## Problem
For each line below that contains the word "dans", make a copy.

## Supplied material
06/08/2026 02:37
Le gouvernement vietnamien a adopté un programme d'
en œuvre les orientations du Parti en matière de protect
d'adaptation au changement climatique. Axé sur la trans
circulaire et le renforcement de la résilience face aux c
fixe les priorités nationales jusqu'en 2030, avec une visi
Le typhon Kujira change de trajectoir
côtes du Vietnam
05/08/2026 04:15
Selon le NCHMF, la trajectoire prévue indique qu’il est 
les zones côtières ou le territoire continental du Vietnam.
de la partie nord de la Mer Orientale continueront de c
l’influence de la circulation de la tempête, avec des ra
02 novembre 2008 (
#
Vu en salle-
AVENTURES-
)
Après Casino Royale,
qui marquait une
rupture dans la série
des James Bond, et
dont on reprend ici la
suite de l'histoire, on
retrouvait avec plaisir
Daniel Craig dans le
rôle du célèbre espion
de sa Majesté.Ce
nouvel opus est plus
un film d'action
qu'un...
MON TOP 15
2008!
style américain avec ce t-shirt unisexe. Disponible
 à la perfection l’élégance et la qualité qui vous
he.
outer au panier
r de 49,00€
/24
...
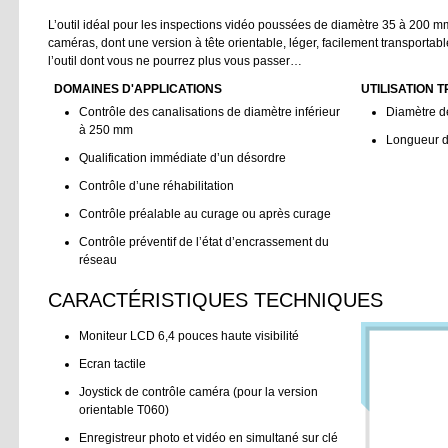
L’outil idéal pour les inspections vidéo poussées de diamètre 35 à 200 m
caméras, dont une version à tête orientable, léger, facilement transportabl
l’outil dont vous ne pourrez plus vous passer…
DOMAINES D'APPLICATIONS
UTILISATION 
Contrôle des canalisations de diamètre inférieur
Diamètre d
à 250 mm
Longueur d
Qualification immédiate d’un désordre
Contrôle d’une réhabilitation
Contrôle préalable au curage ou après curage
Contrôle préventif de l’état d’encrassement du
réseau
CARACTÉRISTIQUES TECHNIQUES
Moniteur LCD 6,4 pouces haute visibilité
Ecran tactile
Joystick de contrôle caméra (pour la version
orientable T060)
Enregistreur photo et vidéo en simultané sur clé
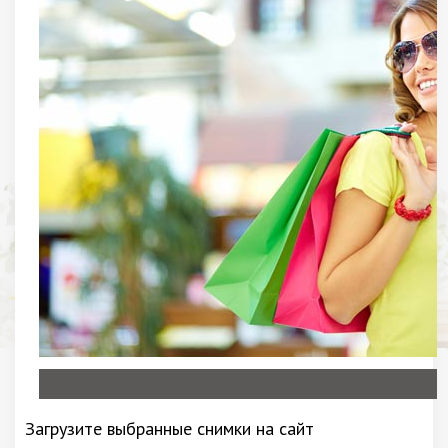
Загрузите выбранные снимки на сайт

## Task response
rupture dans la série
Daniel Craig dans le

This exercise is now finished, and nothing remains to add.